WHAT TO WORK ON:
From the entries below, retype only the lines from the one with "Sales per employee for the market as a whole" through the one with "RSI 14 Market Segment - Beverages", exactly as written.

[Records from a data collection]
--- START ---
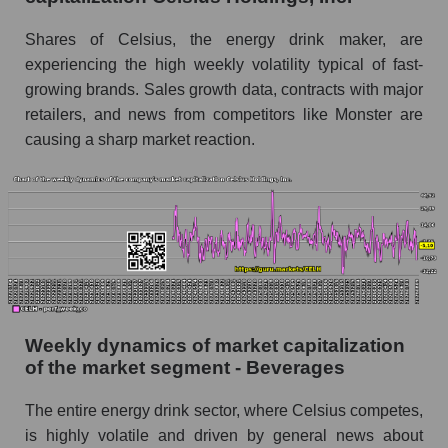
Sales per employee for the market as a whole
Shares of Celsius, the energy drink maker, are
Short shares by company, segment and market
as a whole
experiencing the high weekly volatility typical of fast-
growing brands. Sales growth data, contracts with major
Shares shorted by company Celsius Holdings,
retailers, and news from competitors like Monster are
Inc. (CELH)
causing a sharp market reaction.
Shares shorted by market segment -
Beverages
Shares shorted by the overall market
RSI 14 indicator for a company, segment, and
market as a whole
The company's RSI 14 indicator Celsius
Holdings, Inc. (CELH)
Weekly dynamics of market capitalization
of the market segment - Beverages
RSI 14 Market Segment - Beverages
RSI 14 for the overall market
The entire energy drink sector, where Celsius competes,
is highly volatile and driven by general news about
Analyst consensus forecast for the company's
--- END ---
--- START ---
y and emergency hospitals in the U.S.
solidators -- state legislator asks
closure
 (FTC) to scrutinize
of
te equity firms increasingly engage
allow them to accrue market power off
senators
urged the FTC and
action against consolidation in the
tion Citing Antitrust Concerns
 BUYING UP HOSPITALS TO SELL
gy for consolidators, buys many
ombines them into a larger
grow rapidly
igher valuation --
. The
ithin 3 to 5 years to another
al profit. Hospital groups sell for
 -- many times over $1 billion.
--- END ---
--- START ---
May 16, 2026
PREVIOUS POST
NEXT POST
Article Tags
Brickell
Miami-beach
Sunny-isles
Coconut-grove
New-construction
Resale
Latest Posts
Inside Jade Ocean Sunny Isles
--- END ---
WRITTEN SOLUTION:
Sales per employee for the market as a whole
Shares of Celsius, the energy drink maker, are
Short shares by company, segment and market
as a whole
experiencing the high weekly volatility typical of fast-
growing brands. Sales growth data, contracts with major
Shares shorted by company Celsius Holdings,
retailers, and news from competitors like Monster are
Inc. (CELH)
causing a sharp market reaction.
Shares shorted by market segment -
Beverages
Shares shorted by the overall market
RSI 14 indicator for a company, segment, and
market as a whole
The company's RSI 14 indicator Celsius
Holdings, Inc. (CELH)
Weekly dynamics of market capitalization
of the market segment - Beverages
RSI 14 Market Segment - Beverages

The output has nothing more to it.